--- Stored data Enclosed Below ---

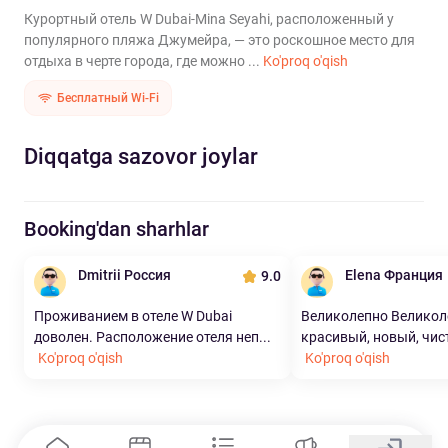
Курортный отель W Dubai-Mina Seyahi, расположенный у
популярного пляжа Джумейра, — это роскошное место для
отдыха в черте города, где можно ...
Ko'proq o'qish
Бесплатный Wi-Fi
Diqqatga sazovor joylar
Booking'dan sharhlar
Dmitrii Россия
Elena Франция
9.0
Проживанием в отеле W Dubai
Великолепно Великол
доволен. Расположение отеля неп...
красивый, новый, чист
Ko'proq o'qish
Ko'proq o'qish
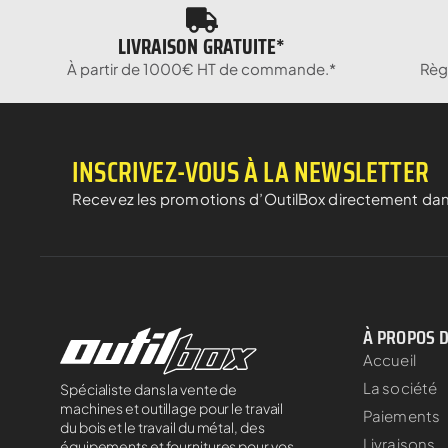
LIVRAISON GRATUITE*
À partir de 1000€ HT de commande.*
Règ
INSCRIVEZ-VOUS À LA NEWSLETTER
Recevez les promotions d’OutilBox directement dan
À PROPOS 
Accueil
La société
Spécialiste dans la vente de
machines et outillage pour le travail
Paiements
du bois et le travail du métal, des
Livraisons
équipements et fournitures pour vos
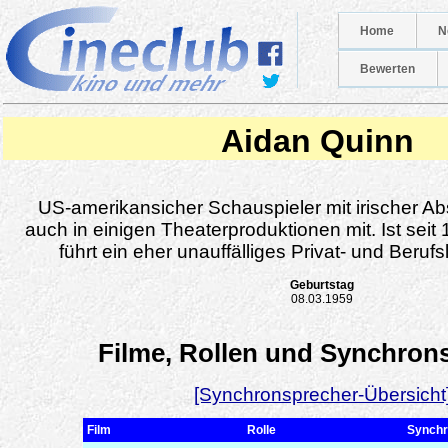
Home
N
Bewerten
Aidan Quinn
US-amerikansicher Schauspieler mit irischer A
auch in einigen Theaterproduktionen mit. Ist seit
führt ein eher unauffälliges Privat- und Beru
Geburtstag
08.03.1959
Filme, Rollen und Synchron
[Synchronsprecher-Übersicht
Film
Rolle
Synchr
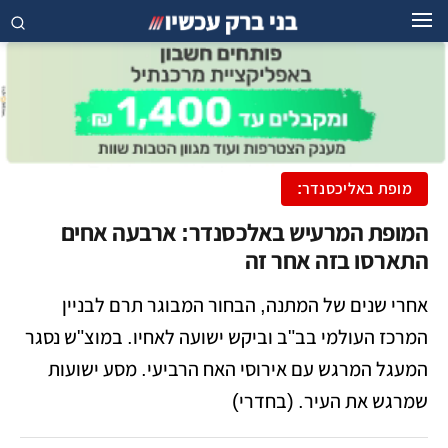
מופת באליכסנדר:
המופת המרעיש באלכסנדר: ארבעה אחים
התארסו בזה אחר זה
אחרי שנים של המתנה, הבחור המבוגר תרם לבניין
המרכז העולמי בב"ב וביקש ישועה לאחיו. במוצ"ש נסגר
המעגל המרגש עם אירוסי האח הרביעי. מסע ישועות
שמרגש את העיר. (בחדרי)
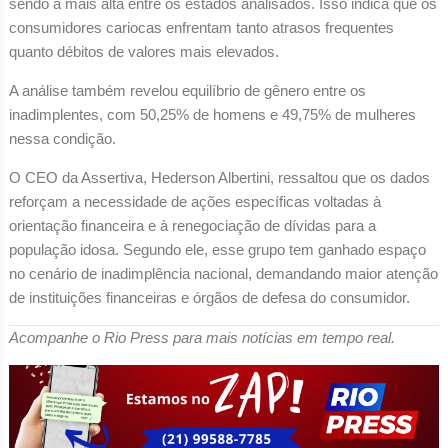
sendo a mais alta entre os estados analisados. Isso indica que os
consumidores cariocas enfrentam tanto atrasos frequentes
quanto débitos de valores mais elevados.
A análise também revelou equilíbrio de gênero entre os
inadimplentes, com 50,25% de homens e 49,75% de mulheres
nessa condição.
O CEO da Assertiva, Hederson Albertini, ressaltou que os dados
reforçam a necessidade de ações específicas voltadas à
orientação financeira e à renegociação de dívidas para a
população idosa. Segundo ele, esse grupo tem ganhado espaço
no cenário de inadimplência nacional, demandando maior atenção
de instituições financeiras e órgãos de defesa do consumidor.
Acompanhe o Rio Press para mais notícias em tempo real.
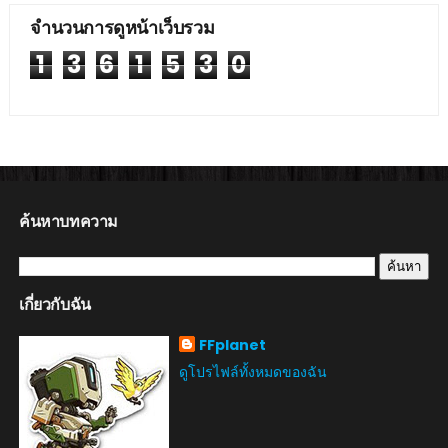
จำนวนการดูหน้าเว็บรวม
1
3
6
1
5
3
0
ค้นหาบทความ
เกี่ยวกับฉัน
FFplanet
ดูโปรไฟล์ทั้งหมดของฉัน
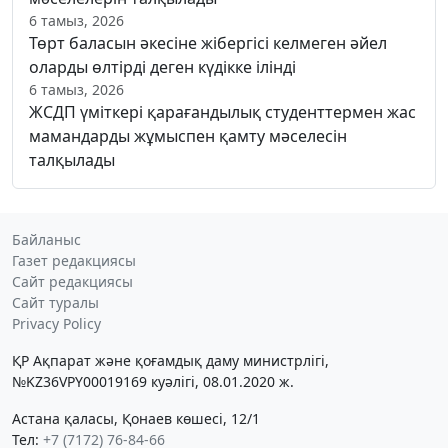
6 тамыз, 2026
Төрт баласын әкесіне жібергісі келмеген әйел
оларды өлтірді деген күдікке ілінді
6 тамыз, 2026
ЖСДП үміткері қарағандылық студенттермен жас
мамандарды жұмыспен қамту мәселесін
талқылады
Байланыс
Газет редакциясы
Сайт редакциясы
Сайт туралы
Privacy Policy
ҚР Ақпарат және қоғамдық даму министрлігі,
№KZ36VPY00019169 куәлігі, 08.01.2020 ж.
Астана қаласы, Қонаев көшесі, 12/1
Тел:
+7 (7172) 76-84-66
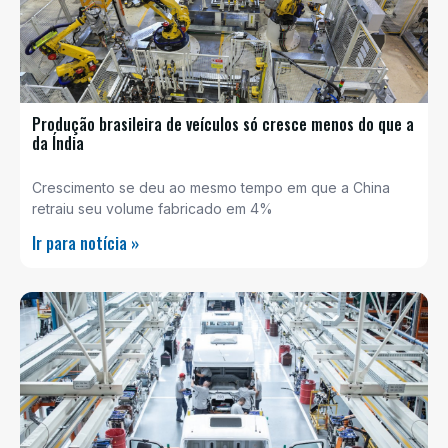
Produção brasileira de veículos só cresce menos do que a
da Índia
Crescimento se deu ao mesmo tempo em que a China
retraiu seu volume fabricado em 4%
Ir para notícia »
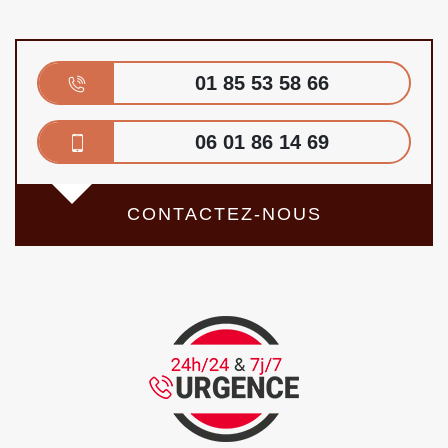
01 85 53 58 66
06 01 86 14 69
CONTACTEZ-NOUS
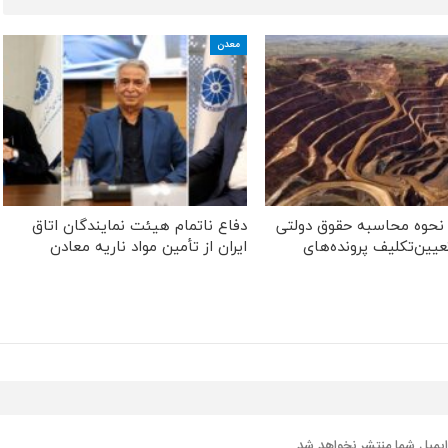
معدن
ر نحوه محاسبه حقوق دولتی
دفاع ناتمام هیئت نمایندگان اتاق
یین‌تکلیف پرونده‌های
ایران از تأمین مواد ناریه معادن
یمیل شما منتشر نخواهد شد.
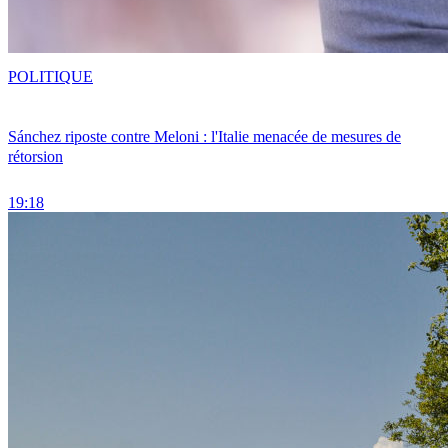
POLITIQUE
Sánchez riposte contre Meloni : l'Italie menacée de mesures de
rétorsion
19:18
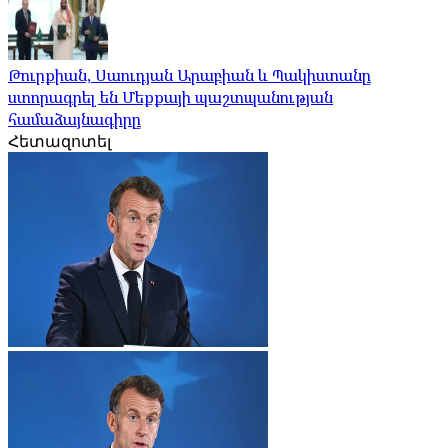
Թուրքիան, Սաուդյան Արաբիան և Պակիստանը
ստորագրել են Մեքքայի պաշտպանության
համաձայնագիրը
Հետազոտել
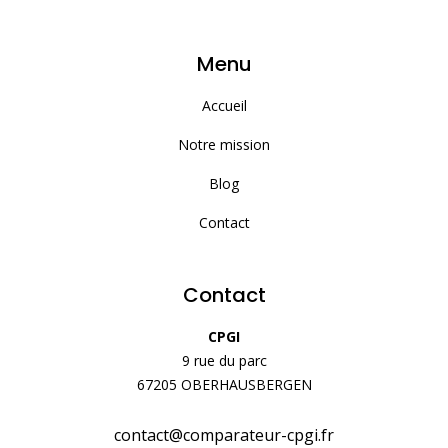
Menu
Accueil
Notre mission
Blog
Contact
Contact
CPGI
9 rue du parc
67205 OBERHAUSBERGEN
contact@comparateur-cpgi.fr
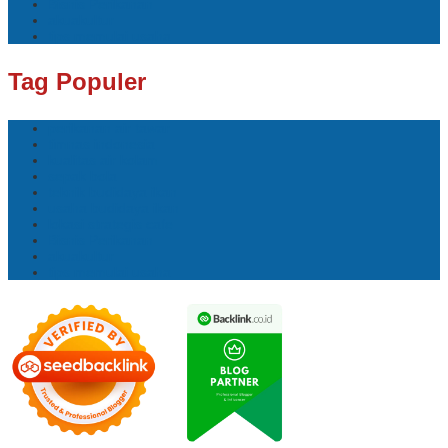
Bisnis Perikanan
akuakultur
tips memulai usaha
Tag Populer
perikanan air tawar
timnas indonesia
kualitas air kolam
sepak bola
teknik budidaya ikan
usaha budidaya ikan
lokasi strategis cafe
Bisnis Perikanan
akuakultur
tips memulai usaha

--- End of Enclosed Stored data ---

Task statement:
Some lines of the records may hold the word "Dubai". How many do? Answer with a number and nothing else.

Answer space:
2